Wisdom Without Waiting: Ten Myths of Strategic Outsourcing
You can run, but you can't hide from the need to compete.
© John L. Mariotti
I am a big fan of partnerships. I even wrote a book about them. These days the onrush of change and technology means that no one can be good enough at everything. That's why good partners are very valuable. Choosing partners with complementary skills and compatible cultures is the first and most important step in partnering.
There is an alarming trend being promoted that I would like to debate in the rest of this feature. That is the trend to strategic as a solution to every kind of problem. The growth of large consulting companies and advocacy-consulting organizations like The Outsourcing Institute add fuel to many management's desire to run from problems and hand them to an outside contractor as if they will magically go away or be solved at lower cost because they are "out of sight, out of mind."
The ten myths promoted by many of these so called outsourcing specialists are these, and the facts are what follow the myths. Each week, two new myths and the facts that go with them will be posted.
M1. You can do "it" (whatever you want done) with no investment.
F: When you make no investment, you usually have no equity in nor ownership of what you "get." You may just be borrowing "it."
M2. You can buy the necessary knowledge if you don't have it.
F: Same answer -- you aren't buying it, just renting it. And competition can buy the same knowledge too, so what have you gained!
M3. You can buy market entry or share by using the outsource contractor's capability.
F: Wrong -- just renting it again, until competitor's rent the same entry and add some value of their own.
M4. It's easier to deal with variable or seasonal staffing fluctuations.
F: Only if the contractor can find someone with a counter seasonal need. Otherwise, there's no free lunch--you'll pay for the down times as soon as the contractor finds out it can't balance the demand either.
M5. There is no need for day-to-day management involvement.
F: True enough, and there is no control of day-to-day results either. You get in proportion to what you give--in day-to-day effort too.
M6. An easy way to solve a sticky problem is to outsource it to a specialist contractor.
F: Only if the problem is not a structural one that your company owns or causes. Then you have moved it further from its cause and made it harder, not easier to remedy.
M7. The contractor needs to know all about your business to be most effective.
F: Teach someone your business in detail and there is a real chance they will steal your business from you. Be very careful.
M8. Everyone says it's the thing to do.
F: Watch who the everyone is and what their motives are. Most of the people quoted are ether ones selling the outsourced services, not the buyers. Check it out with some of them. A lot of them are reversing the outsourcing and bringing work back in-house (insourcing) because of over promised and under delivered outsourcing contracts.
M9: The cost is less if you outsource it.
F: Only true if the outsource contractor is significantly better than you are because they also have to cover their own S. G. & A. and add a profit to their cost before it becomes your cost.
M10: They promised they would do things for us they won't do for the competition.
F: If they'll do it for you, they'll do it to you. Caution!!
There are many advantages to using third party contractors.

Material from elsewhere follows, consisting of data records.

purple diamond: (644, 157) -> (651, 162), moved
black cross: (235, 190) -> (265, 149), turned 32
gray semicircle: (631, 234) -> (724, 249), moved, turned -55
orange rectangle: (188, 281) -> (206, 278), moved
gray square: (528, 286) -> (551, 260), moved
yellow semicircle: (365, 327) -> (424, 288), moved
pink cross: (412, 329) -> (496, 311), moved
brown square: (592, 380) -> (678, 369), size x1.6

They do have special skills, knowledge, resources, technology that you probably need not own, nor can justify buying because you don't use them enough of the time. As stated earlier, outsourcing to a contractor with complementary skills who has a compatible culture match, where there is something comparable in it for both of the partners is usually a good idea.

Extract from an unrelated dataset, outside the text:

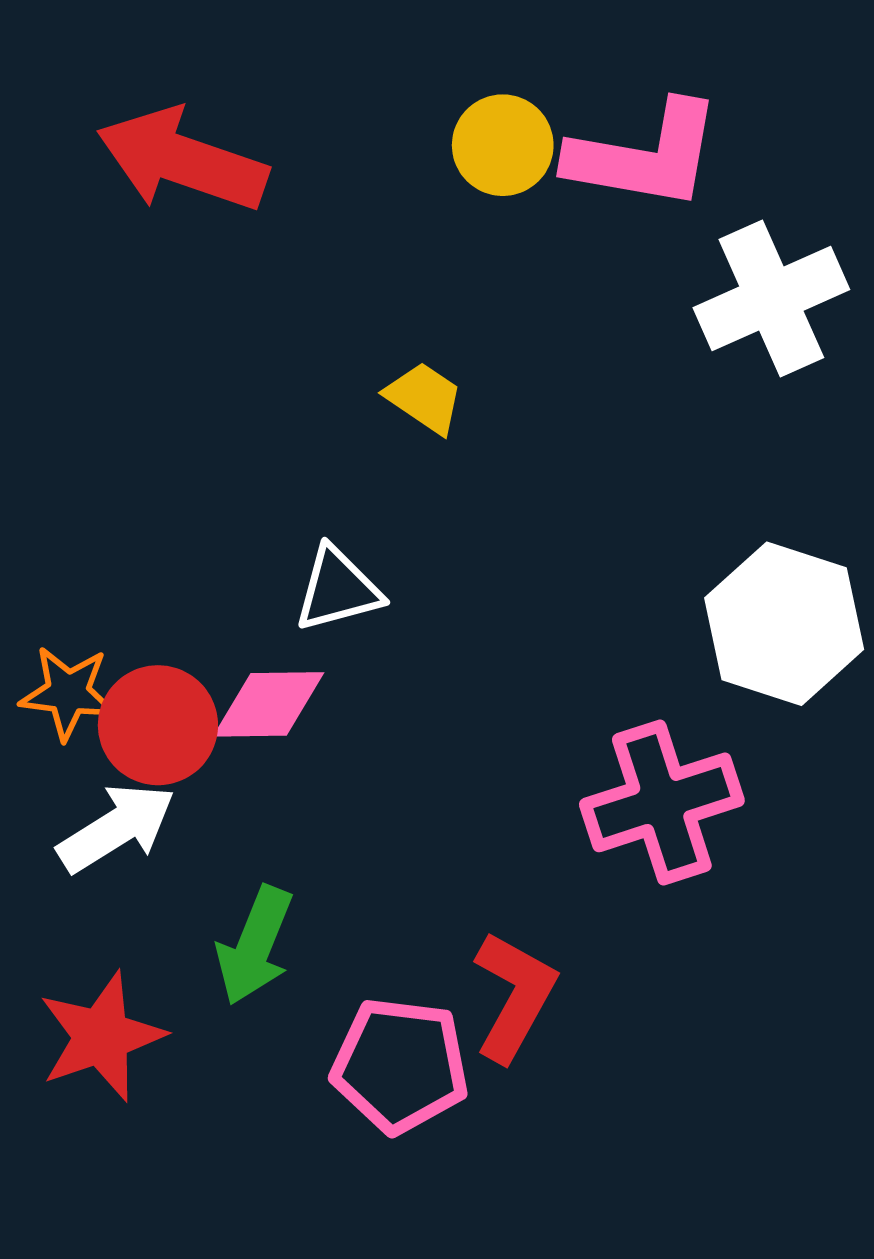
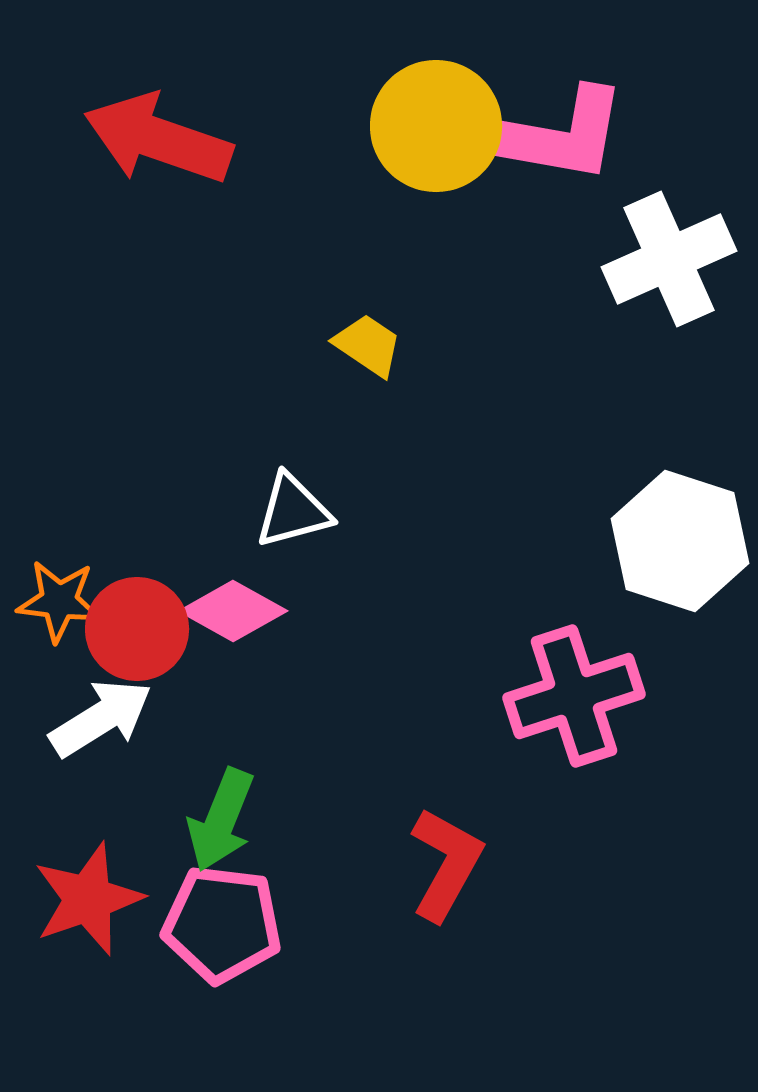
yellow circle: (503, 145) -> (436, 126), size x1.5
pink diamond: (269, 704) -> (233, 611), turned 30
pink pentagon: (400, 1065) -> (222, 924), moved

The time to be very wary is when the outsourcing deals with the core know-how of your business. It is imperative that you clearly understand what it is about your business that is intrinsic to the value you create. You have certain core competencies and capabilities that are the reason you are still in business. If you outsource those, or reveal critical proprietary aspects of them, you may just have given away your business for the future.

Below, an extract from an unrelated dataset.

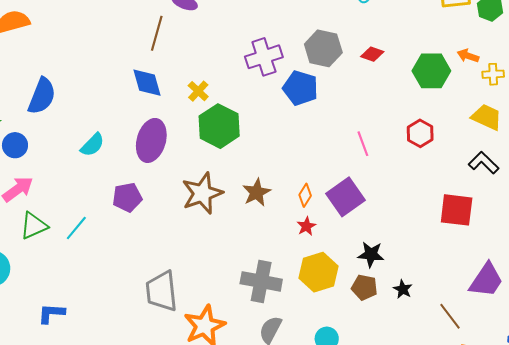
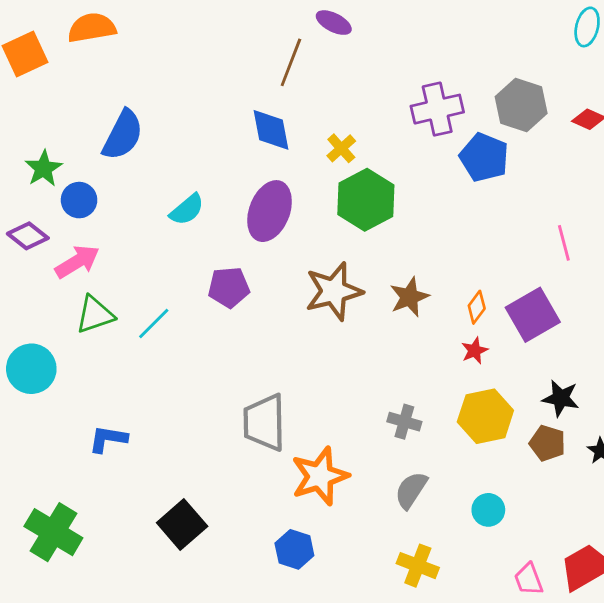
gray cross: (261, 281) -> (404, 422), size x0.6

It happened to Schwinn Bicycle Company. While there is much more to the story, one aspect of it is crystal clear. Schwinn shared all of their critical know-how with two different Asia bicycle producers how to design and produce the market leading dealer line of bikes. Then when the going got tough and Schwinn tried to push them around, the suppliers simply took away large pieces of Schwinn's U.S. business. They had all the know-how to do it. Schwinn is still rebuilding and only has a little more than half the volume ten years later.
The bottom line is that strategic outsourcing used intelligently with partnering is powerful medicine. Like any powerful medicine, use it incorrectly or foolishly and the results can be disastrous. Beware of the "snake-oil" salesmen who tell only one side of the story. Their myths can be fatal to your company.